The Tory collapse has been stunning, with a party that has billed itself as “the natural party of government”, and claims to be the longest-lived active political party in the world now polling at just 10 per cent, according to a new YouGov survey.
The weeks-old Brexit Party led by Nigel Farage, meanwhile, is dominating the race on 34 per cent — more than the Tories with their 10 per cent, the opposition Labour party with 16 per cent, and the anti-Brexit Change UK (CUK) party combined.
The failure of the CUK party to break through bodes extremely poorly for the electoral prospects of the “Remain Resistance” led by the likes of Tony Blair, given it was supposed to serve as a Remainer answer to the Brexit Party.
The party had some significant advantages over Farage’s party, which has put candidates outside the world of politics, including entrepreneurs, members of the fishing community, and decorated war veterans, front and centre, while CUK enjoyed a parliamentary base of former Labour and Tory MPs with relatively high profiles and good media contacts from the get-go.

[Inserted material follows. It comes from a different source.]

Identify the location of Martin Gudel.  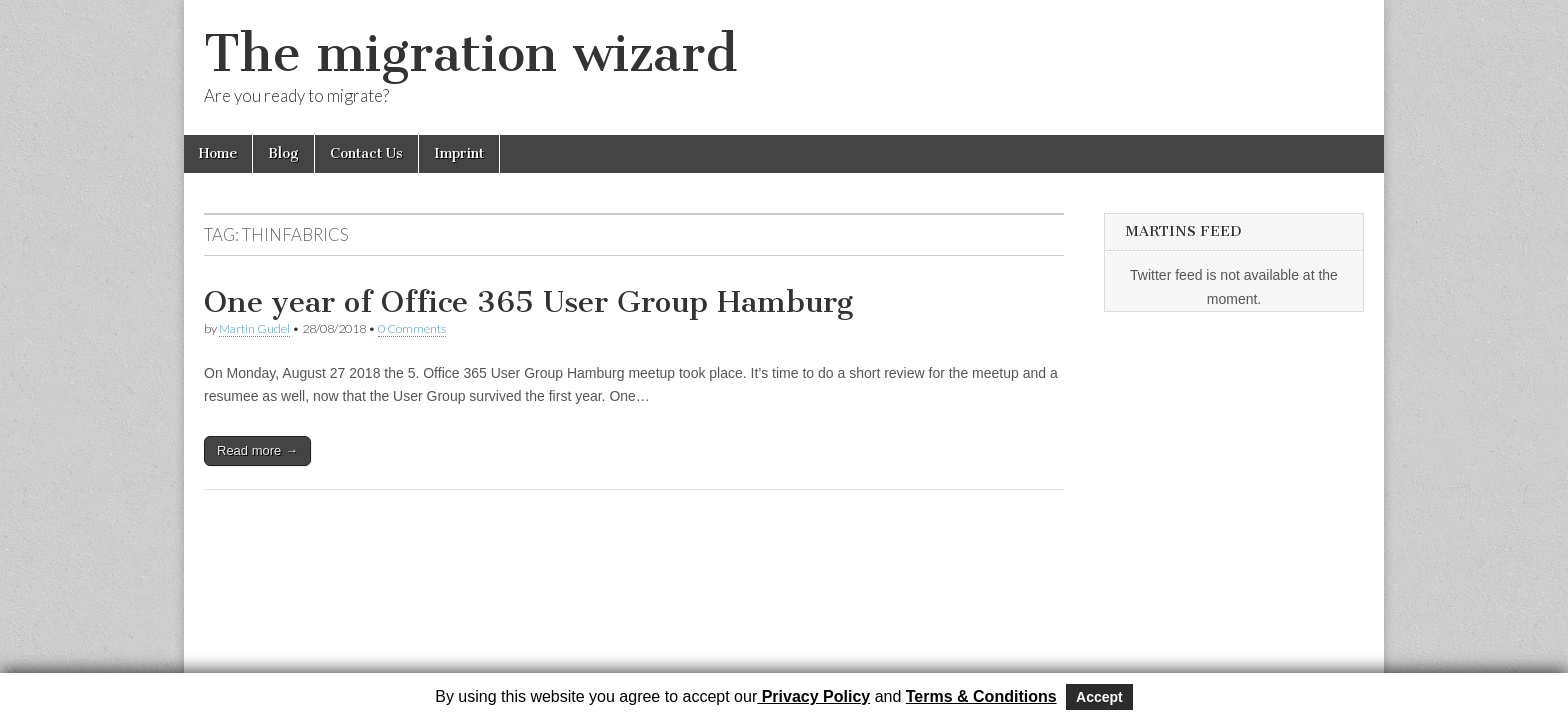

The better known Liberal Democrats, who are also campaigning on an anti-Brexit platform — with the somewhat contentious assistance of EU politicians like Guy Verhofstadt — are faring somewhat better, but have not garnered even half the public support mustered by Mr Farage, sitting at 15 per cent.
Perhaps even more troubling, polling for general election voting intentions shows the many people appear to plan on backing Mr Farage at in national as well as European elections — with the Brexit Party currently outpointing the Conservatives in a ComRes poll.
If translated into action at the ballot box, the poll results would see the Brexit Party claim some 49 seats in the House of Commons — and Remainer party chairman Brandon Lewis ousted from his seat, along with other Tory heavyweights including serving members of the Cabinet and even leadership hopeful Boris Johnson, a leading but so far ineffectual Brexiteer.